L’auteur de cet article, habitant la Thaïlande depuis de nombreuses années, est particulièrement bien placé pour observer tout ce qui se passe dans le Sud-Est asiatique. Son attention se porte aujourd’hui sur les Philippines, où le régime du président Marcos paraît fort contesté, après l’assassinat de Benigno Aquino.
Le communisme aux Philippines : un romantisme révolutionnaire
Étudier le communisme philippin c’est faire le récit d’un certain échec de la guérilla qui ne peut accomplir que des progrès très limités. Toutefois, ces guérillas sont actuellement les seules d’Asie du Sud-Est à représenter un mouvement purement autochtone (1), à bénéficier d’une sympathie réelle de la population dans ses zones d’action et à avoir largement infiltré les universités d’où sont issus les principaux dirigeants. Qualifiés quelquefois d’adeptes de Che Guévara, ils se considèrent cependant surtout comme des disciples de la Chine. Opposé à cette tendance, un groupuscule prosoviétique, reliquat du premier PC des Philippines et le seul à revendiquer ouvertement cette orientation dans toute la région, refuse l’affrontement armé et prône la lutte dans le cadre du système parlementaire pour obtenir sa légalisation. Dans la situation troublée que connaissent les Philippines après l’assassinat dans des circonstances non encore éclaircies du principal leader de l’opposition le sénateur Benigno Aquino en août 1983, il est fondamental de savoir quel rôle peuvent jouer ces deux organisations communistes rivales dans ce pays.
Crisanto Evangelista : père du communisme philippin
Les premières manifestations du communisme philippin remontent de manière certaine à 1913, date de la création du Congrès des ouvriers des Philippines (COP), dont Crisanto Evangelista, imprimeur mais aussi intellectuel est un des fondateurs, d’où le surnom qu’il reçut de « père du communisme philippin ». En 1927-1928, il se rend en Chine et en URSS pour refaire surface à Manille en 1929. Considéré alors comme un expert du marxisme, il enseigne ce sujet à l’université.

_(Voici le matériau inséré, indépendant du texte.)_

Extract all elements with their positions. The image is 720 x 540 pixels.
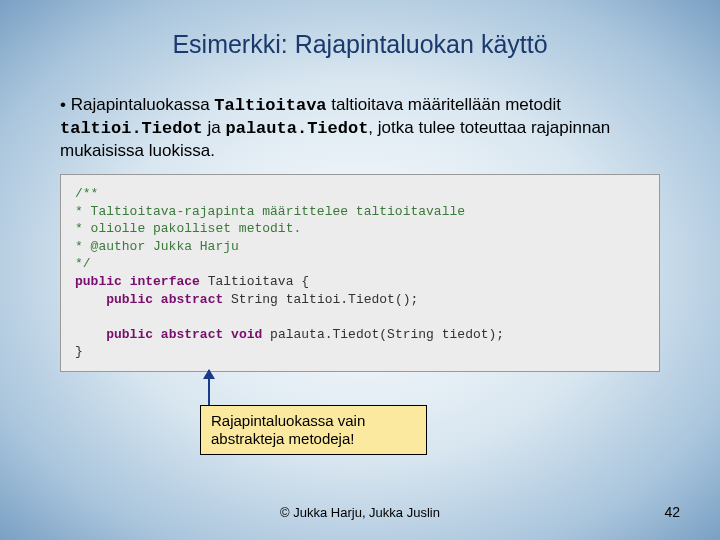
- callout-box: Rajapintaluokassa vain abstrakteja metod…: [200, 405, 427, 455]
- keyword: abstract: [161, 292, 223, 307]
- code-line: public interface Taltioitava {: [75, 273, 645, 291]
- comment-line: * Taltioitava-rajapinta määrittelee talt…: [75, 203, 645, 221]
- arrow-icon: [208, 370, 210, 406]
- comment-line: * @author Jukka Harju: [75, 238, 645, 256]
- code-inline: Taltioitava: [214, 96, 326, 115]
- code-line: }: [75, 343, 645, 361]
- keyword: public: [75, 274, 122, 289]
- code-line: public abstract String taltioi.Tiedot();: [75, 291, 645, 309]
- keyword: abstract: [161, 327, 223, 342]
- code-inline: palauta.Tiedot: [226, 119, 369, 138]
- keyword: void: [231, 327, 262, 342]
- page-number: 42: [664, 504, 680, 520]
- text: palauta.Tiedot(String tiedot);: [262, 327, 504, 342]
- text: • Rajapintaluokassa: [60, 95, 214, 114]
- code-line: public abstract void palauta.Tiedot(Stri…: [75, 326, 645, 344]
- code-block: /** * Taltioitava-rajapinta määrittelee …: [60, 174, 660, 371]
- comment-line: * oliolle pakolliset metodit.: [75, 220, 645, 238]
- code-inline: taltioi.Tiedot: [60, 119, 203, 138]
- text: String taltioi.Tiedot();: [223, 292, 418, 307]
- callout-line: Rajapintaluokassa vain: [211, 412, 416, 430]
- text: taltioitava määritellään metodit: [327, 95, 561, 114]
- keyword: public: [106, 292, 153, 307]
- slide-content: • Rajapintaluokassa Taltioitava taltioit…: [0, 59, 720, 372]
- slide-title: Esimerkki: Rajapintaluokan käyttö: [0, 0, 720, 59]
- bullet-paragraph: • Rajapintaluokassa Taltioitava taltioit…: [60, 94, 660, 162]
- keyword: public: [106, 327, 153, 342]
- footer-text: © Jukka Harju, Jukka Juslin: [0, 505, 720, 520]
- blank-line: [75, 308, 645, 326]
- comment-line: /**: [75, 185, 645, 203]
- text: ja: [203, 118, 226, 137]
- keyword: interface: [130, 274, 200, 289]
- text: Taltioitava {: [200, 274, 309, 289]
- comment-line: */: [75, 255, 645, 273]
- callout-line: abstrakteja metodeja!: [211, 430, 416, 448]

Cependant, des adhérents du COP refusent cette évolution et quittent ce syndicat. Evangelista forme alors le Congrès des fils de la sueur (CFS) le 5 mai 1930 et, lors de la première réunion décide l’établissement d’un PC des Philippines (PCP) qui est proclamé officiellement le 7 novembre suivant, en commémoration de la révolution soviétique. Evangelista, qui en est le président, entre immédiatement en action, courant ainsi à sa perte.
Le PCP prépare de vastes manifestations dans la ville de Caloocan au Nord de Manille pour le 1er mai 1931. L’autorisation accordée par le maire est retirée au dernier moment, mais Evangelista passe outre. Il s’adresse à la foule rassemblée en se lançant dans une violente diatribe contre les autorités. Les participants sont dispersés avec des lances d’incendie et Evangelista arrêté. Entêtés et enthousiastes, mais sans aucune prudence, les leaders du PCP, dont Guillermo Capadocia, l’adjoint direct d’Evangelista, se réunissent pour de nouveaux complots dès le 31 mai et sont de même emprisonnés. Le PCP, déclaré illégal, reçoit son premier coup d’arrêt qui durera sept ans.